Chaque édition est l’occasion pour Art Paris d’inviter deux commissaires indépendants à penser chacun un parcours à partir des œuvres présentées par les galeries. Cette année, la notion d’engagement est mise en lumière par le conservateur et critique d’art Marc Donnadieu. Fondatrice en 2014 de la plateforme curatoriale libanaise TAP (Temporary Art Platform), basée à Beyrouth et Paris, Amanda Abi Khalil explore quant à elle les questions liées à l’exil.
Depuis plusieurs années, Amanda Abi Khalil s’attache à élargir notre compréhension du phénomène migratoire en prenant en compte des formes de déracinement dépassant les problématiques d’éloignement géographique ou les politiques d’identité. Une démarche qu’elle applique au parcours « L’Exil, dépossession et résistance ». « Loin de sombrer dans le pathos, ce que notre sélection pour Art Paris donne à voir est un panorama d’artistes exilés ou dont les œuvres traitent de l’exil comme processus complexe, poreux et personnel, pour l’entendre au-delà de sa connotation strictement géographique ou identitaire », précise-t-elle.
DÉPAYSER LES PRATIQUES
Parmi les dix-huit artistes sélectionnés, on découvre le travail du Palestinien Taysir Batniji (Eric Dupont), dont le sablier posé à l’horizontale évoque avec poésie une temporalité élastique, « suspendue ». Des artistes comme le Syrien Majd Abdel Hamid (gb agency) et la Colombienne Leyla Cárdenas (Galerie Dix9 – Hélène Lacharmoise) usent du textile pour saisir un temps qui fuit, ou ramener le quotidien à une forme de normalité. Quant à l’huile sur toile du jeune artiste syrien Anas Albraehe (Saleh Barakat Gallery), représentant un homme endormi dans un paysage abstrait, elle fait dire à Amanda Abi Khalil que « toute forme d’exil appelle quelque part au rêve ».
Dans son texte d’introduction, l’auteure du parcours cite la poétesse et peintre Etel Adnan (Continua/Lelong & Co.) comme exemple d’un exil pouvant être ressenti dans son propre pays. Le photographe ukrainien Boris Mikhaïlov (Suzanne Tarasieve) s’en fait l’écho, lui qui, dans les années 1970, tente de redonner de la couleur au quotidien morose qu’offre l’Union soviétique. Amanda Abi Khalil pousse la métaphore en faisant référence à une forme de migration de genre, dont parle notamment le récit de transition du philosophe Paul B. Preciado. Plus loin encore, la série Signs de Laure Prouvost (Dilecta/Galerie Nathalie Obadia) montre comment une œuvre d’art peut elle-même se trouver en déplacement, « comme si le contenu de l’œuvre essayait d’échapper à son format ».

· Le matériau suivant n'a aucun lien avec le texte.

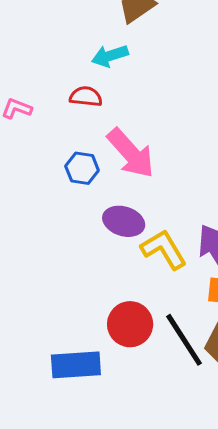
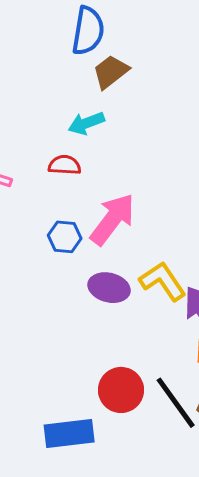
pink arrow: (131, 153) -> (112, 219), turned -98
yellow L-shape: (164, 249) -> (163, 281), moved

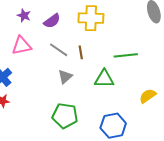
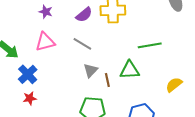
purple semicircle: (52, 21) -> (84, 15), moved
brown line: (81, 52) -> (107, 80), moved

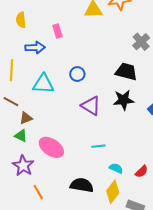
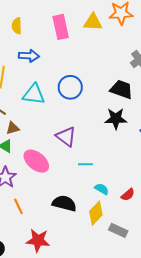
pink rectangle: (57, 31) -> (61, 27), moved, size x1.6
blue circle: (77, 74) -> (70, 87), size x1.5
purple triangle: (91, 106) -> (66, 136), moved

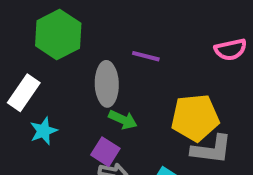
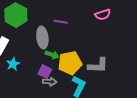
yellow pentagon: (195, 118) -> (70, 63), moved

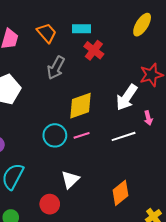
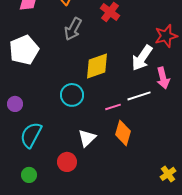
pink arrow: (148, 118) -> (163, 78), size x1.5
pink line: (82, 135) -> (113, 107), moved
orange diamond: (121, 193) -> (123, 133), moved, turned -35

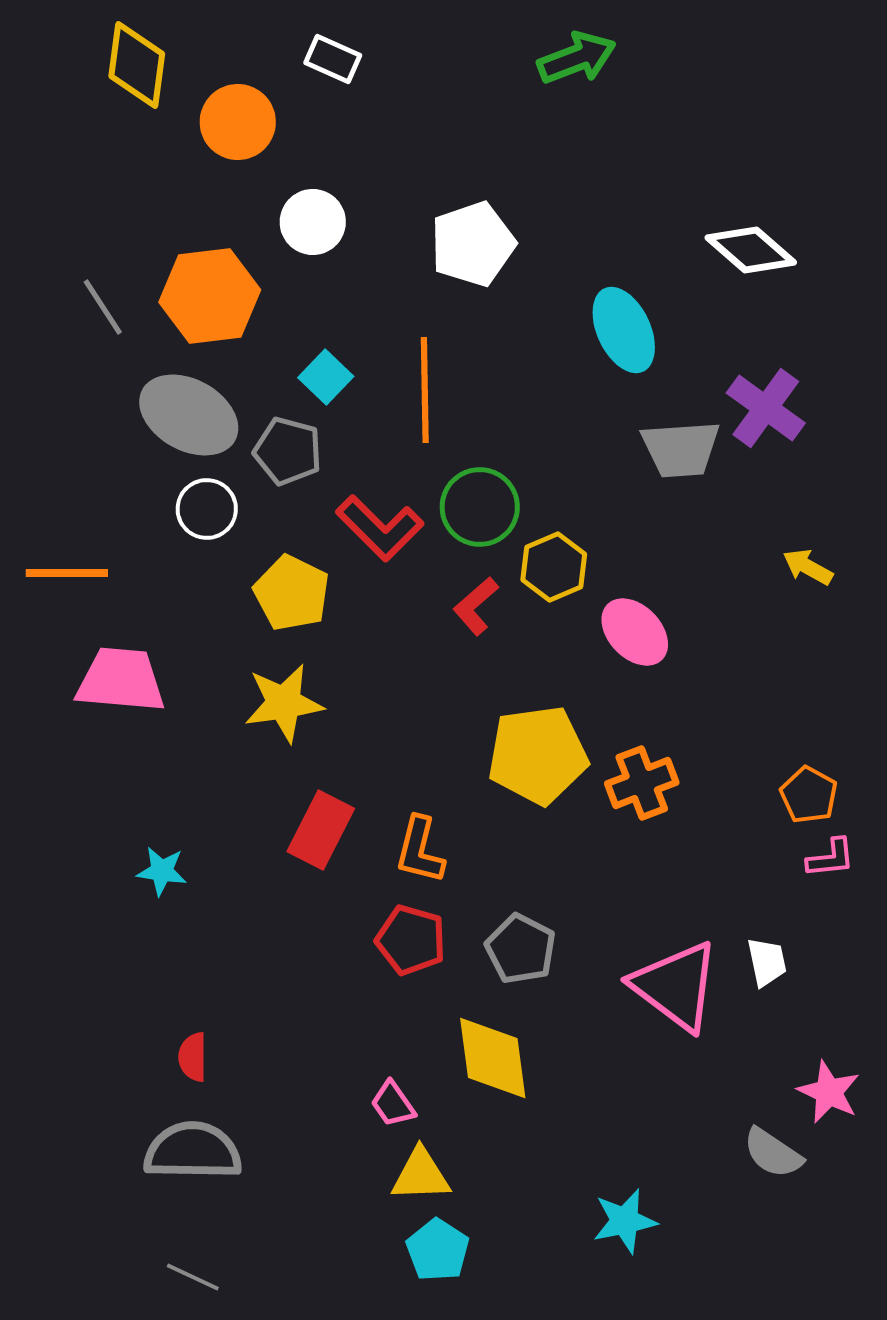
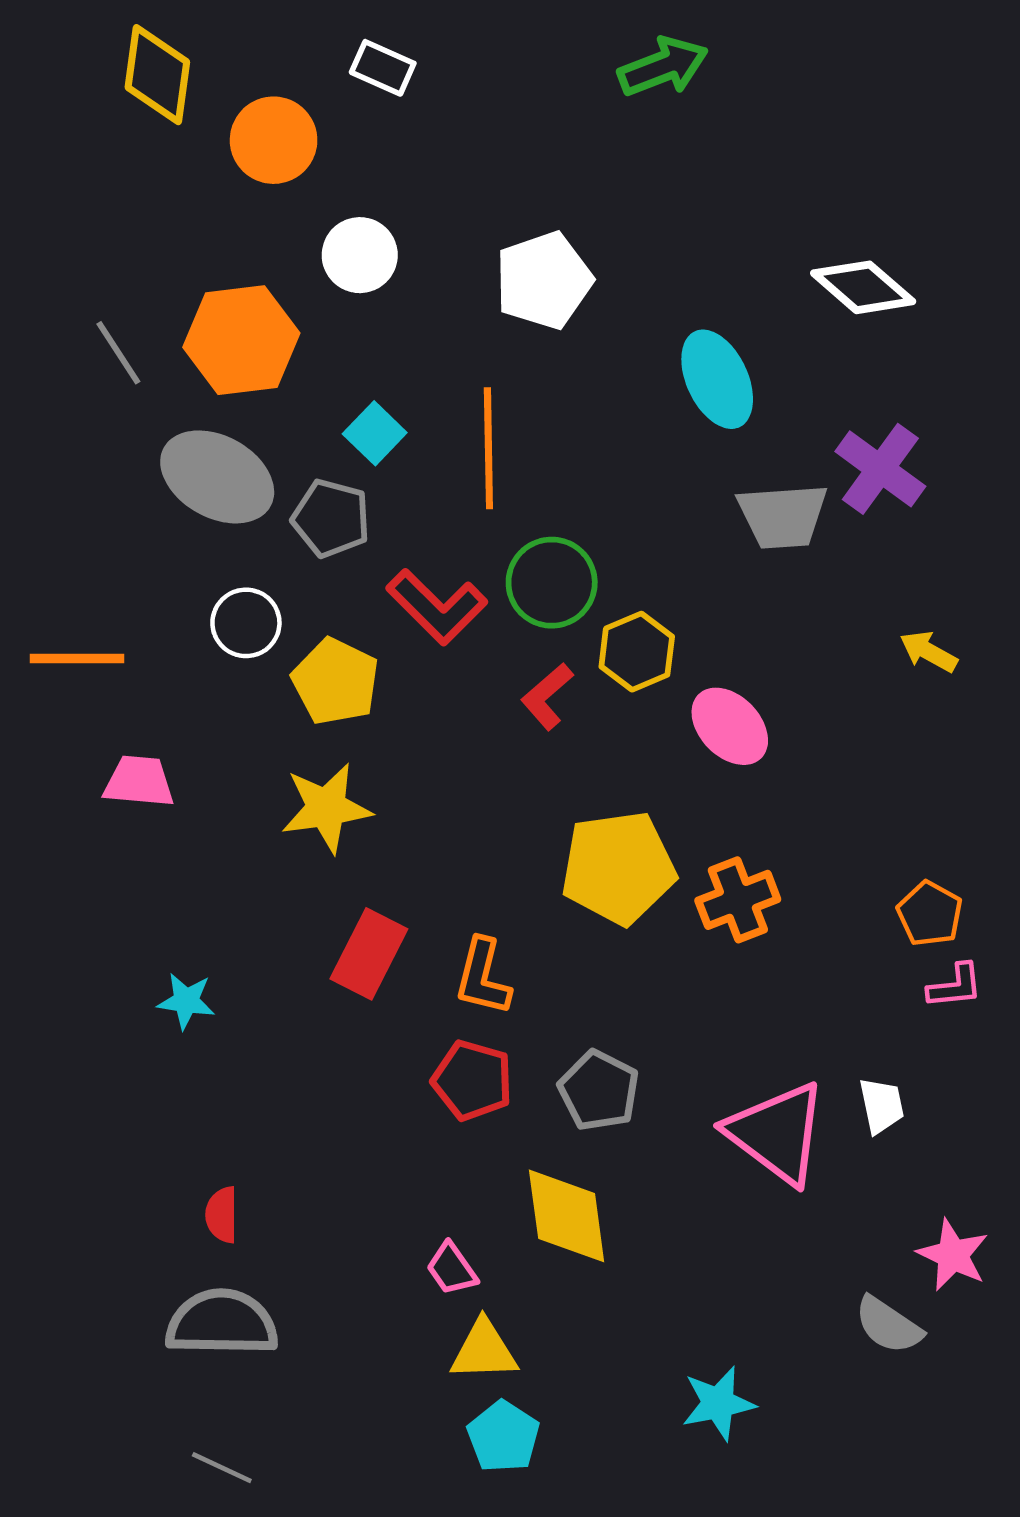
white circle: (207, 509) -> (246, 623), moved
pink trapezoid: (121, 680) -> (139, 781), size x0.7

Pourquoi cette volonté de dépasser les frontières sémantiques de l’exil ? Aux yeux d’Amanda Abi Khalil, élargir cette thématique « à la mode ces dernières années » permet aussi de contrer sa récupération par le marché de l’art : celui-ci « a tendance à accaparer les moments ou tournants dans l’histoire des événements contemporains. Nous avons une responsabilité aujourd’hui, en tant que commissaires, d’apporter un regard critique sur les sujets qui renvoient à une actualité sociopolitique afin de résister à leur instrumentalisation ».